PROBLEM: This exercise calls for the data below to be retyped exactly, minus any images.

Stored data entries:

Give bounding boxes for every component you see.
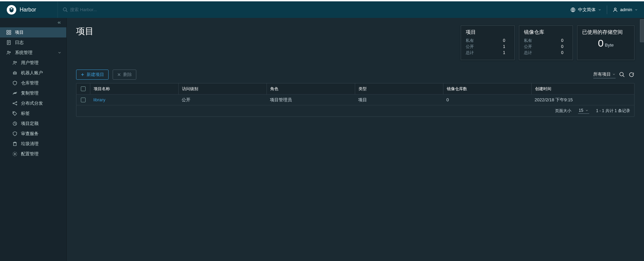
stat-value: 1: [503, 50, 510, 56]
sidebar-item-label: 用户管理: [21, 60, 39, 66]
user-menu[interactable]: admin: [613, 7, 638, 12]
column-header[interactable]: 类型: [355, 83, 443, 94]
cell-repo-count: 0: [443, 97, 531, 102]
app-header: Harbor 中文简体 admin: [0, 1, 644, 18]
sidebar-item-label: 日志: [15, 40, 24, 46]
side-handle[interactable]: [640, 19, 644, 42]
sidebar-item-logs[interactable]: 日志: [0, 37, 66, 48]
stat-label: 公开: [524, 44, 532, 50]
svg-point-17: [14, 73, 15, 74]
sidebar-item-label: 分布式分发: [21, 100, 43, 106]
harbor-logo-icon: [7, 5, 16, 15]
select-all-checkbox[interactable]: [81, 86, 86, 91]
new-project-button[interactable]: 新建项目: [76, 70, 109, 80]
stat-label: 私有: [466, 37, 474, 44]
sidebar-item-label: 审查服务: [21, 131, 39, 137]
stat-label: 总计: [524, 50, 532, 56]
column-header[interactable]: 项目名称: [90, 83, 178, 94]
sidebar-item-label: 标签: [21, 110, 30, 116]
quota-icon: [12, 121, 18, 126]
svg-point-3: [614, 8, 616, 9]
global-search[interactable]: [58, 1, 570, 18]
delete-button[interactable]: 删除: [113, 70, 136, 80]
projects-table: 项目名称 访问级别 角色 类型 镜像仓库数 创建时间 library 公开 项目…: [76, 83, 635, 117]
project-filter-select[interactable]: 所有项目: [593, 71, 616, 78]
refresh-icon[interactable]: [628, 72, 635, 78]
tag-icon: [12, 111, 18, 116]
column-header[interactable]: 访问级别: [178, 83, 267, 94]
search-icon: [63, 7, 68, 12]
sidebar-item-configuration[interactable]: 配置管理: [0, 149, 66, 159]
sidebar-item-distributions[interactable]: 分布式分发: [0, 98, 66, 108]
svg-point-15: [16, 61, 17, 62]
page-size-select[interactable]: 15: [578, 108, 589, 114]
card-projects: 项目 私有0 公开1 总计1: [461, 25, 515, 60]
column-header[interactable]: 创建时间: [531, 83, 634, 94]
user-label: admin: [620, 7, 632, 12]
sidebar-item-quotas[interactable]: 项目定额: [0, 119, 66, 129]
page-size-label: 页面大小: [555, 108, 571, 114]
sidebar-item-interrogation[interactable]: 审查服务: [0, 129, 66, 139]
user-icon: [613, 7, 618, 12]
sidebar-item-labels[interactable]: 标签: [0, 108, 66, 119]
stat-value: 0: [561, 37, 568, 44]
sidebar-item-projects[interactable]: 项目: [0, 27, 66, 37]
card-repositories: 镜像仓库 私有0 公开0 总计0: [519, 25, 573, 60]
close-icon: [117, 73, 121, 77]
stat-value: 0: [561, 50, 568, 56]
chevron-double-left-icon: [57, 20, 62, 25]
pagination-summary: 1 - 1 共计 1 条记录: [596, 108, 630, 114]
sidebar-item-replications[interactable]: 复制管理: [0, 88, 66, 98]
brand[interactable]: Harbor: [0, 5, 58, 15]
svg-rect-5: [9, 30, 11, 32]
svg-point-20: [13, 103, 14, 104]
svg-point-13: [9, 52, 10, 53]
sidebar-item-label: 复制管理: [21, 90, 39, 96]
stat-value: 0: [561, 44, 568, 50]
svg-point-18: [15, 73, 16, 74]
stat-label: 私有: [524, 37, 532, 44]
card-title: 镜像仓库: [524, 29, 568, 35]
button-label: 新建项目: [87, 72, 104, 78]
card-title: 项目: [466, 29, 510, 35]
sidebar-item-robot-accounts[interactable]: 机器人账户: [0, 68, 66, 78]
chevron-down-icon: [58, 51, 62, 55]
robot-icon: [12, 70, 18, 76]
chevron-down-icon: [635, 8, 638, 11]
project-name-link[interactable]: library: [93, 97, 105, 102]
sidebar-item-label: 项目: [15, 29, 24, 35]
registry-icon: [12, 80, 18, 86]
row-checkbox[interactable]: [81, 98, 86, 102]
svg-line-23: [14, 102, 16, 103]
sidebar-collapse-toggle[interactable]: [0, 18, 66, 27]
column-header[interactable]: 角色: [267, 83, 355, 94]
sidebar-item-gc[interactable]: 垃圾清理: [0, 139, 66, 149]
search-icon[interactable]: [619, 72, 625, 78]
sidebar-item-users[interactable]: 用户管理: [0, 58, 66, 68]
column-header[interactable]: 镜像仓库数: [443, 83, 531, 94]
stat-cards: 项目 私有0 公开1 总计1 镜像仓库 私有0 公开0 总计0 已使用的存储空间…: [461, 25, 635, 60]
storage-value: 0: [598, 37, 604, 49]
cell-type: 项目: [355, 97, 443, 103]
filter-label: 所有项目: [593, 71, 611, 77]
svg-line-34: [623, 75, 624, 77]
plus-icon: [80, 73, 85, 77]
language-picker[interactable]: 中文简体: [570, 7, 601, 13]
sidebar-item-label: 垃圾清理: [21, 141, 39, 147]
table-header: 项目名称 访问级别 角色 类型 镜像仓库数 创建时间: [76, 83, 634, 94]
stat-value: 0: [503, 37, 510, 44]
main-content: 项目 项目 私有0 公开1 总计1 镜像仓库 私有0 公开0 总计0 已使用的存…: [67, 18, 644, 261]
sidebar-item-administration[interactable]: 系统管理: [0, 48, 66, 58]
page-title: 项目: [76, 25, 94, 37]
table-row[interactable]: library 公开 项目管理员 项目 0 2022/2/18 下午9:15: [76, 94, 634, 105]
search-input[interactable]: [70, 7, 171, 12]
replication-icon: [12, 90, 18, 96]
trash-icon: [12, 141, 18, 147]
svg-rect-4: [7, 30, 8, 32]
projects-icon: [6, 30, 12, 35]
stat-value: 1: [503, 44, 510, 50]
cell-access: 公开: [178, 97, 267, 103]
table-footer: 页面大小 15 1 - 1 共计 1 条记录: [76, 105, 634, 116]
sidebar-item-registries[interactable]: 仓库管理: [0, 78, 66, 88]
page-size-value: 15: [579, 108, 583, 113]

EXPECTED ANSWER:
Give bounding boxes for every component you see.
stat-value: 1: [503, 50, 510, 56]
sidebar-item-label: 用户管理: [21, 60, 39, 66]
user-menu[interactable]: admin: [613, 7, 638, 12]
column-header[interactable]: 类型: [355, 83, 443, 94]
cell-repo-count: 0: [443, 97, 531, 102]
app-header: Harbor 中文简体 admin: [0, 1, 644, 18]
sidebar-item-label: 日志: [15, 40, 24, 46]
side-handle[interactable]: [640, 19, 644, 42]
sidebar-item-logs[interactable]: 日志: [0, 37, 66, 48]
stat-label: 公开: [524, 44, 532, 50]
svg-point-17: [14, 73, 15, 74]
sidebar-item-label: 分布式分发: [21, 100, 43, 106]
harbor-logo-icon: [7, 5, 16, 15]
select-all-checkbox[interactable]: [81, 86, 86, 91]
new-project-button[interactable]: 新建项目: [76, 70, 109, 80]
stat-label: 私有: [466, 37, 474, 44]
sidebar-item-label: 审查服务: [21, 131, 39, 137]
stat-label: 总计: [524, 50, 532, 56]
column-header[interactable]: 项目名称: [90, 83, 178, 94]
sidebar-item-label: 标签: [21, 110, 30, 116]
quota-icon: [12, 121, 18, 126]
svg-point-3: [614, 8, 616, 9]
global-search[interactable]: [58, 1, 570, 18]
delete-button[interactable]: 删除: [113, 70, 136, 80]
projects-table: 项目名称 访问级别 角色 类型 镜像仓库数 创建时间 library 公开 项目…: [76, 83, 635, 117]
project-filter-select[interactable]: 所有项目: [593, 71, 616, 78]
refresh-icon[interactable]: [628, 72, 635, 78]
tag-icon: [12, 111, 18, 116]
column-header[interactable]: 访问级别: [178, 83, 267, 94]
search-icon: [63, 7, 68, 12]
sidebar-item-configuration[interactable]: 配置管理: [0, 149, 66, 159]
sidebar-item-distributions[interactable]: 分布式分发: [0, 98, 66, 108]
svg-point-15: [16, 61, 17, 62]
page-size-select[interactable]: 15: [578, 108, 589, 114]
card-projects: 项目 私有0 公开1 总计1: [461, 25, 515, 60]
column-header[interactable]: 创建时间: [531, 83, 634, 94]
user-label: admin: [620, 7, 632, 12]
sidebar-item-quotas[interactable]: 项目定额: [0, 119, 66, 129]
page-size-label: 页面大小: [555, 108, 571, 114]
sidebar-item-interrogation[interactable]: 审查服务: [0, 129, 66, 139]
user-icon: [613, 7, 618, 12]
sidebar-item-labels[interactable]: 标签: [0, 108, 66, 119]
stat-value: 0: [561, 37, 568, 44]
sidebar-item-projects[interactable]: 项目: [0, 27, 66, 37]
card-repositories: 镜像仓库 私有0 公开0 总计0: [519, 25, 573, 60]
close-icon: [117, 73, 121, 77]
stat-value: 0: [561, 50, 568, 56]
chevron-double-left-icon: [57, 20, 62, 25]
pagination-summary: 1 - 1 共计 1 条记录: [596, 108, 630, 114]
sidebar-item-replications[interactable]: 复制管理: [0, 88, 66, 98]
brand[interactable]: Harbor: [0, 5, 58, 15]
svg-rect-5: [9, 30, 11, 32]
svg-point-20: [13, 103, 14, 104]
svg-point-13: [9, 52, 10, 53]
sidebar-item-label: 复制管理: [21, 90, 39, 96]
stat-value: 0: [561, 44, 568, 50]
svg-point-18: [15, 73, 16, 74]
stat-label: 私有: [524, 37, 532, 44]
card-title: 镜像仓库: [524, 29, 568, 35]
button-label: 新建项目: [87, 72, 104, 78]
card-title: 项目: [466, 29, 510, 35]
sidebar-item-robot-accounts[interactable]: 机器人账户: [0, 68, 66, 78]
chevron-down-icon: [58, 51, 62, 55]
robot-icon: [12, 70, 18, 76]
chevron-down-icon: [635, 8, 638, 11]
project-name-link[interactable]: library: [93, 97, 105, 102]
sidebar-item-label: 项目: [15, 29, 24, 35]
registry-icon: [12, 80, 18, 86]
row-checkbox[interactable]: [81, 98, 86, 102]
svg-line-23: [14, 102, 16, 103]
sidebar-collapse-toggle[interactable]: [0, 18, 66, 27]
column-header[interactable]: 角色: [267, 83, 355, 94]
sidebar-item-gc[interactable]: 垃圾清理: [0, 139, 66, 149]
search-icon[interactable]: [619, 72, 625, 78]
sidebar-item-users[interactable]: 用户管理: [0, 58, 66, 68]
column-header[interactable]: 镜像仓库数: [443, 83, 531, 94]
stat-cards: 项目 私有0 公开1 总计1 镜像仓库 私有0 公开0 总计0 已使用的存储空间…: [461, 25, 635, 60]
storage-value: 0: [598, 37, 604, 49]
cell-type: 项目: [355, 97, 443, 103]
filter-label: 所有项目: [593, 71, 611, 77]
svg-line-34: [623, 75, 624, 77]
plus-icon: [80, 73, 85, 77]
language-picker[interactable]: 中文简体: [570, 7, 601, 13]
sidebar-item-label: 垃圾清理: [21, 141, 39, 147]
table-header: 项目名称 访问级别 角色 类型 镜像仓库数 创建时间: [76, 83, 634, 94]
stat-value: 0: [503, 37, 510, 44]
main-content: 项目 项目 私有0 公开1 总计1 镜像仓库 私有0 公开0 总计0 已使用的存…: [67, 18, 644, 261]
sidebar-item-administration[interactable]: 系统管理: [0, 48, 66, 58]
page-title: 项目: [76, 25, 94, 37]
table-row[interactable]: library 公开 项目管理员 项目 0 2022/2/18 下午9:15: [76, 94, 634, 105]
search-input[interactable]: [70, 7, 171, 12]
replication-icon: [12, 90, 18, 96]
trash-icon: [12, 141, 18, 147]
svg-rect-4: [7, 30, 8, 32]
projects-icon: [6, 30, 12, 35]
stat-value: 1: [503, 44, 510, 50]
cell-access: 公开: [178, 97, 267, 103]
table-footer: 页面大小 15 1 - 1 共计 1 条记录: [76, 105, 634, 116]
sidebar-item-registries[interactable]: 仓库管理: [0, 78, 66, 88]
page-size-value: 15: [579, 108, 583, 113]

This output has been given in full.